Importantly, lentiviral vector-mediated expression of the β2 subunit in prelimbic neurons completely restored the attention deficits, revealing a crucial role for β2 subunit-containing heteromeric channels in sustained attention [38]. In contrast to CSF-1R inhibitor β2-KO mice, mice lacking α5 subunits (α5-KO)
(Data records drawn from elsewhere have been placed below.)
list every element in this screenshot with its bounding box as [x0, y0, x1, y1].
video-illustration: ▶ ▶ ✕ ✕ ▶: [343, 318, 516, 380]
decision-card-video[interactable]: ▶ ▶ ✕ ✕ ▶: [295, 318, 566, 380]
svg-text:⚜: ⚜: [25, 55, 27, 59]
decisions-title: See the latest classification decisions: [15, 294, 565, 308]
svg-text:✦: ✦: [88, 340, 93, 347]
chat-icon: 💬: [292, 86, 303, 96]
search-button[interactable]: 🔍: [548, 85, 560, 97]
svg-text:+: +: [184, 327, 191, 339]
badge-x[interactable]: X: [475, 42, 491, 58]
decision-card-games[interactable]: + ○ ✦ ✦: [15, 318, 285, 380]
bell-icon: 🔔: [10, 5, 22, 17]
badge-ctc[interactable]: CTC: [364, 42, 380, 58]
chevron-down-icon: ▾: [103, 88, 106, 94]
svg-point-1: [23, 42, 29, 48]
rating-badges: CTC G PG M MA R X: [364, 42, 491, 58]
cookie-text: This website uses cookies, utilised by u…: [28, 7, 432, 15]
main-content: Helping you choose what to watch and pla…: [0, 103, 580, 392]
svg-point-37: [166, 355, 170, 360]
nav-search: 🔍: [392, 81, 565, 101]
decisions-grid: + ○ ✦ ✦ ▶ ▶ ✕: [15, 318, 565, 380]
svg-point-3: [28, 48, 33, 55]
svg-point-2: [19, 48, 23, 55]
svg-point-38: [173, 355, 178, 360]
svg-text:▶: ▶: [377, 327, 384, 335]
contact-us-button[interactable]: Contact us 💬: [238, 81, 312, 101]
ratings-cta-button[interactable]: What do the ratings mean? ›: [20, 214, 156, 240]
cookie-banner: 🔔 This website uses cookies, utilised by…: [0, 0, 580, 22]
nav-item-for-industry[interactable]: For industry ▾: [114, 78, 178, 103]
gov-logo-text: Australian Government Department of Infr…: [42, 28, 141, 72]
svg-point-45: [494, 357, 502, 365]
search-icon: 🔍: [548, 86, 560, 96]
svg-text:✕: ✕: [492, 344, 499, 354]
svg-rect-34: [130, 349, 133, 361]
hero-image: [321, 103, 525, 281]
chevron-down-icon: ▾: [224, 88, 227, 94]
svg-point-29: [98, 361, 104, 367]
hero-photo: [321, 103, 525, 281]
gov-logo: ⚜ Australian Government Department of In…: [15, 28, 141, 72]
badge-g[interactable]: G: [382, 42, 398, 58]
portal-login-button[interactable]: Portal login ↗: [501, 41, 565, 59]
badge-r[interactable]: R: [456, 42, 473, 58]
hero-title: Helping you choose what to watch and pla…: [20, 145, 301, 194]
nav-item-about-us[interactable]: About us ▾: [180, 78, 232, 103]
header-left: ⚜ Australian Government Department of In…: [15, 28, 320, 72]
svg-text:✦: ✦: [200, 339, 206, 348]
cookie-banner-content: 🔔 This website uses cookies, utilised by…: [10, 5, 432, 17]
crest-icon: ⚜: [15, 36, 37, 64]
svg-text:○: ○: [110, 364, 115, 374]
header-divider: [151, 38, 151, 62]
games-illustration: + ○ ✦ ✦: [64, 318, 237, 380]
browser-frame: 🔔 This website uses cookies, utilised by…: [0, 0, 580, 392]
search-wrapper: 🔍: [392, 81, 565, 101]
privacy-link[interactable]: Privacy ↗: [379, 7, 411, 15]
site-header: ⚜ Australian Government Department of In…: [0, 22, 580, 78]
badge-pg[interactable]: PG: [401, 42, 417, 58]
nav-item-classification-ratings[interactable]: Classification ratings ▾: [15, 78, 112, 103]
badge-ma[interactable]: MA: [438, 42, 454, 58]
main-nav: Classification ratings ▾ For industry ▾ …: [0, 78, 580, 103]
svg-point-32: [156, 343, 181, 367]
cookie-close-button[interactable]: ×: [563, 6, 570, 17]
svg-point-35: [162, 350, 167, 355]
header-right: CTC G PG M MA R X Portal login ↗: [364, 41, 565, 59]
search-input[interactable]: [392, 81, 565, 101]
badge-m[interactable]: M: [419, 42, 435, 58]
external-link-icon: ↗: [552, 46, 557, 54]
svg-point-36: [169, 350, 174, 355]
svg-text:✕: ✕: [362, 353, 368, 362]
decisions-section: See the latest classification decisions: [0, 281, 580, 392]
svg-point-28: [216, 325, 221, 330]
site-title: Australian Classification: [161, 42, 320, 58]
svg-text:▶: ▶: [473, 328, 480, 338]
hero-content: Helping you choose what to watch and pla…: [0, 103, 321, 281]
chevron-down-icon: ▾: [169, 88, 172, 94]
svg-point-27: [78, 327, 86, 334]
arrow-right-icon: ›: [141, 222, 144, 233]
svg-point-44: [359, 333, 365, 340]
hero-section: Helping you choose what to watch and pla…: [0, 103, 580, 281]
had decreased accuracy, but not a decreased omission rate in the 5CSRTT [39]. Nicotinic excitability in layer VI pyramidal neurons is reduced in α5-KO mice and eliminated in β2-KO, and muscarinic responses are enhanced in both β2-KO and α5-KO mice [40]. Thus, the imbalance of muscarinic and nicotinic excitation may in part account for the differential attention deficits in β2-KO and α5-KO mice [40]. α7-KO mice exhibit attention deficits and impulsivity in the 5CSRTT, although the

phenotypes could be paradigm-dependent 41, 38 and 42]. In an attention set-shifting task and a working memory test with CX-4945 in vitro a radial arm maze, α7-KO mice exhibit delayed procedural learning, which may be the central problem of developmental coordination disorders that are comorbid with ADHD [10]. Stergiakouli et al. argued for the role of α7 subunits based on copy number variation and genome-wide association studies using ADHD samples [43]. Fragile X syndrome (FXS), which is caused by the mutation in the X-linked gene FMR1, is the most inherited form of mental retardation and the leading cause of autism [44]. The majority of FXS patients, particularly boys, present with ADHD, and the ADHD symptoms represent a

significant problem for FXS patients [45]. FMR1 encodes fragile X mental retardation protein, an RNA-binding protein that regulates protein synthesis, and its lack in Fmr1-KO mice results in wide range of synaptic abnormalities, possibly via metabotropic glutamate receptor signaling pathways 44 and 46]. In the 5CSRTT, Fmr1-KO mice exhibit an increase in inaccurate responses and omission errors, suggesting attention ID-8 deficits, and an increase in premature responses, indicating impulsivity [47], although conflicting observations have also been reported [48]. It is noteworthy that these studies used mice with different genetic backgrounds. Fmr1-KO mice showed poor performance in an attention set-shifting task [49]. Interestingly, a role for Gmr5 is supported by findings from a human study [16••]. Actin is abundant in presynaptic and postsynaptic structures, and its dynamics have a central role in neuronal circuit development and activity-dependent plasticity 50 and 51]. Actin depolymerizing factor (ADF)/cofilin family members have essential roles in actin dynamics.